The best-known mill on Shellpot Creek was, undoubtedly, Henry Webster's Grist Mill, built of local field stone three stories high, plus probably a basement. It was erected sometime between 1772, when Henry Webster began buying land in the area, and 1790, when he acquired land for his headrace. The present-day location of the mill was in the woods behind the New City Church, at the south end of Hawthorn Drive. It's unlikely that much remains of it today. The millpond was upstream, just below where Turkey Run flows into Shellpot Creek, and the mill's tailrace flowed into Matson Run, which then quickly flowed into Shellpot Creek.

This 4 bedroom, stone home was built for Henry Webster and his Swedish wife, Sarah Stedham, probably in the 1770s-80s. The first-floor joists, in the basement, are round logs, only flat on the top side - Google Earth

Henry Webster sold the mill to his son, George, in 1802. A suspicious fire gutted the mill in 1858 (it seems there’s always a fire in the history of these old mills) and destroyed new machinery.

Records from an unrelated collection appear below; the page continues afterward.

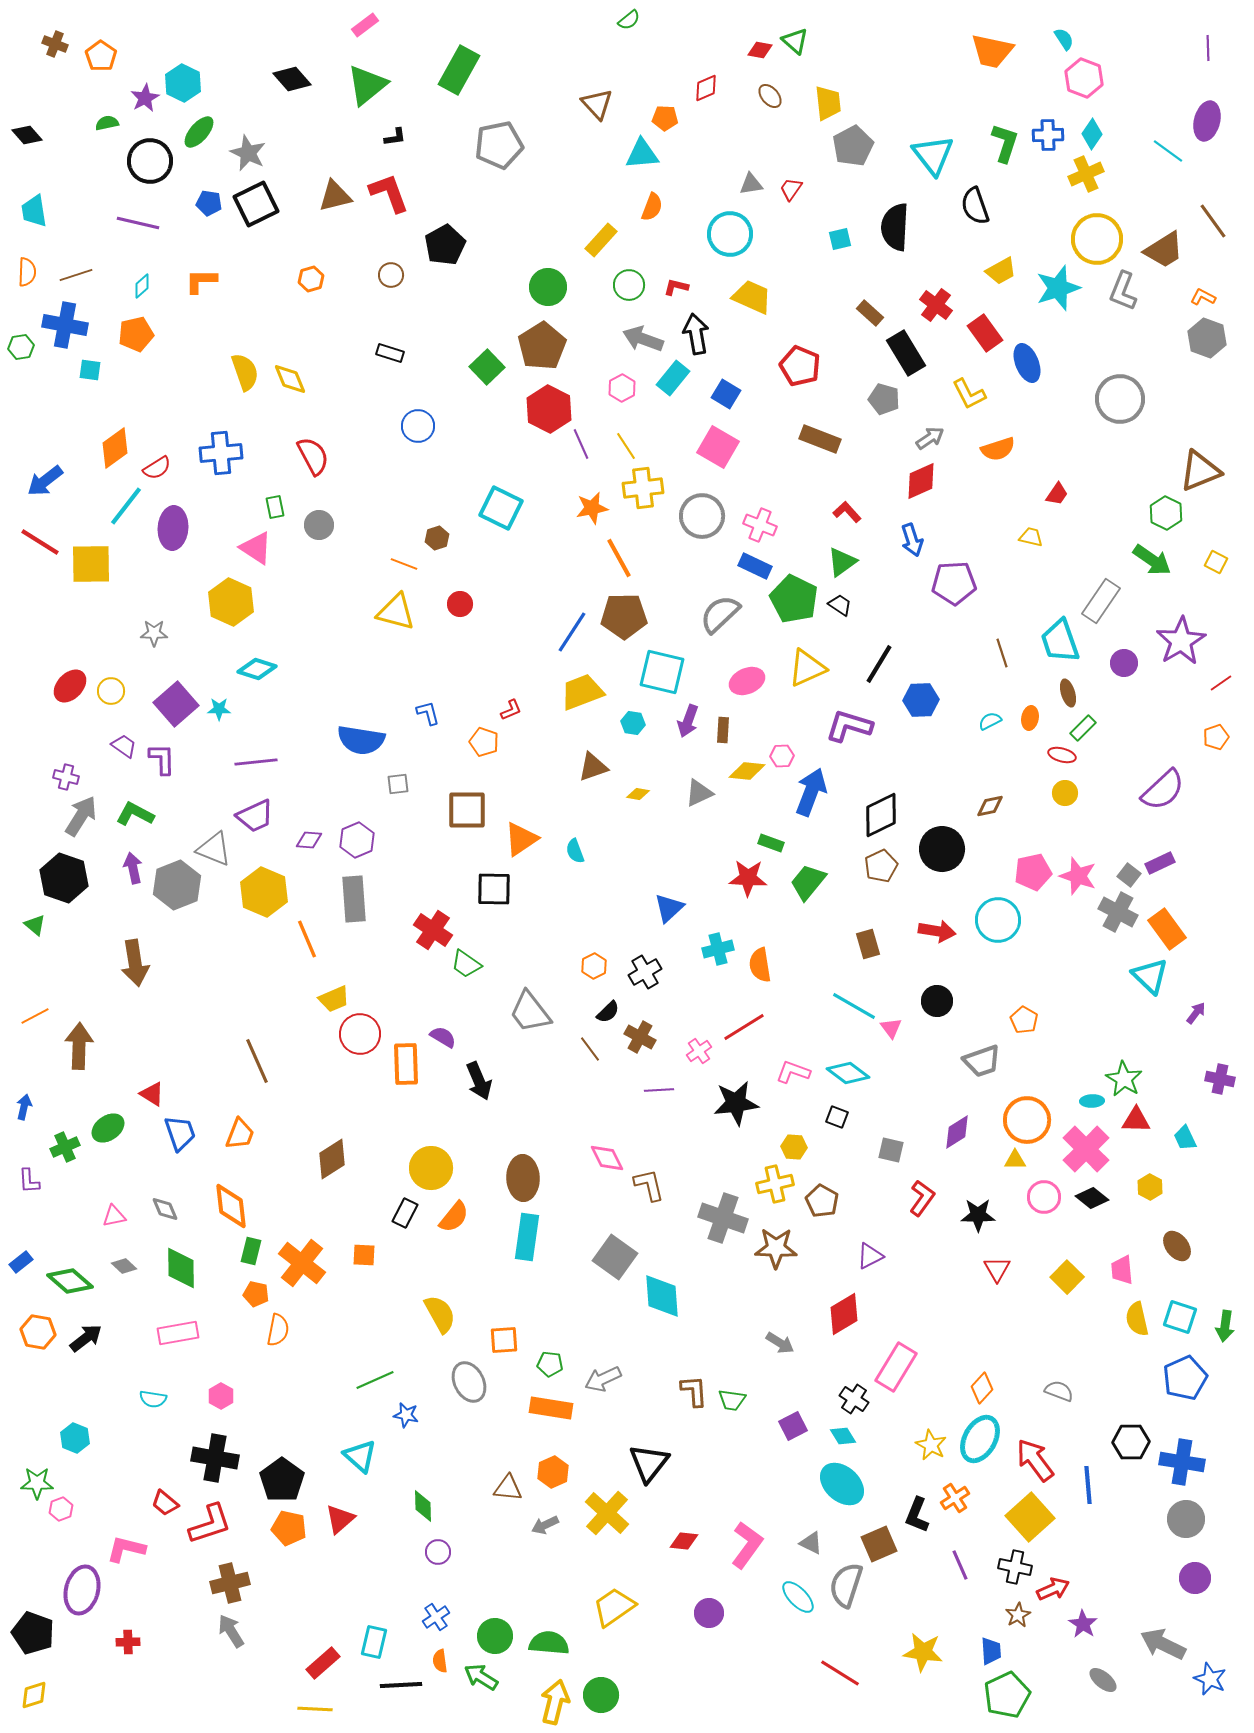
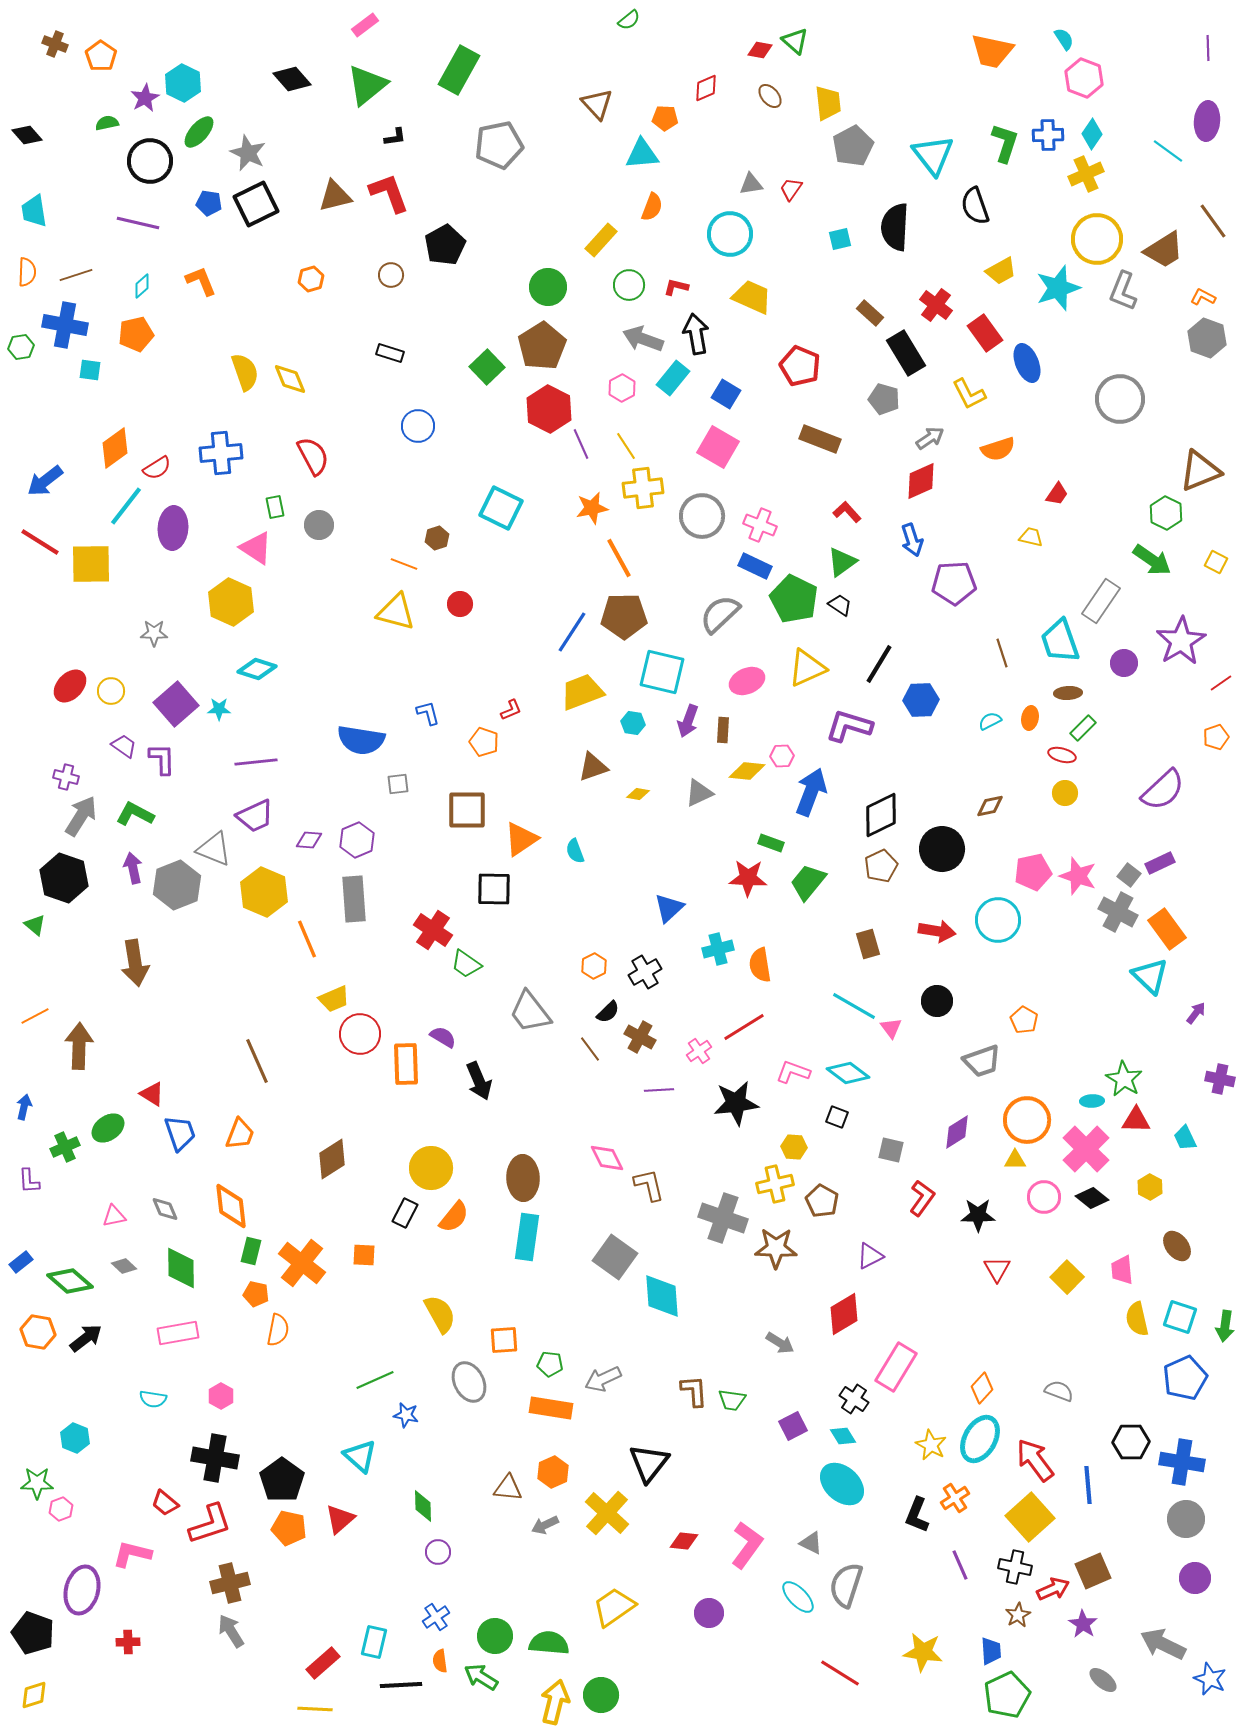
purple ellipse at (1207, 121): rotated 9 degrees counterclockwise
orange L-shape at (201, 281): rotated 68 degrees clockwise
brown ellipse at (1068, 693): rotated 76 degrees counterclockwise
brown square at (879, 1544): moved 214 px right, 27 px down
pink L-shape at (126, 1549): moved 6 px right, 5 px down
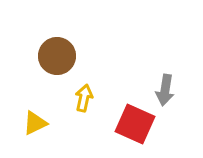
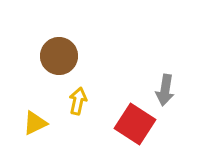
brown circle: moved 2 px right
yellow arrow: moved 6 px left, 3 px down
red square: rotated 9 degrees clockwise
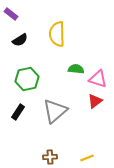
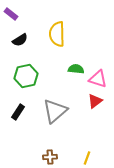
green hexagon: moved 1 px left, 3 px up
yellow line: rotated 48 degrees counterclockwise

It was rebuilt and the property remained in the Webster family until the 1890s, when John Webster sold it for the site of the Shellpot Amusement Park.

Old Webster Mill at Shellpot Park, 1890s - Delaware Public Archives

Upper end of Webster's Mill

The News Journal - July 17th, 1899

Shellpot Mill, 1904 - Robert Shaw Etching - Delaware Art Museum

The Shellpot Park had been built by the Wilmington City Railway Company to encourage people to take the 5¢ trolley ride out of town (seven tickets for a quarter). Once there, the admission to the park was free, a further enticement for families to take the ride. The park operated for forty-one years, between 1893 and 1934, and the mill building continued to stand, turned into a Teahouse. Other attractions were added over the years, including a huge swimming pool (top, right, below) that was added in 1924 at a cost of $200,000, and the roller coaster, added in 1925.

Shellpot Park, sometime after 1925. The old millpond is in the top left corner.
Shellpot Park location today. Lea Blvd on the left, Philadelphia Pike (Rt-13) heading off to the right. The yellow building icon is the mill location. White lines indicate Shellpot Creek, Matson Run and further up, Turtle Run.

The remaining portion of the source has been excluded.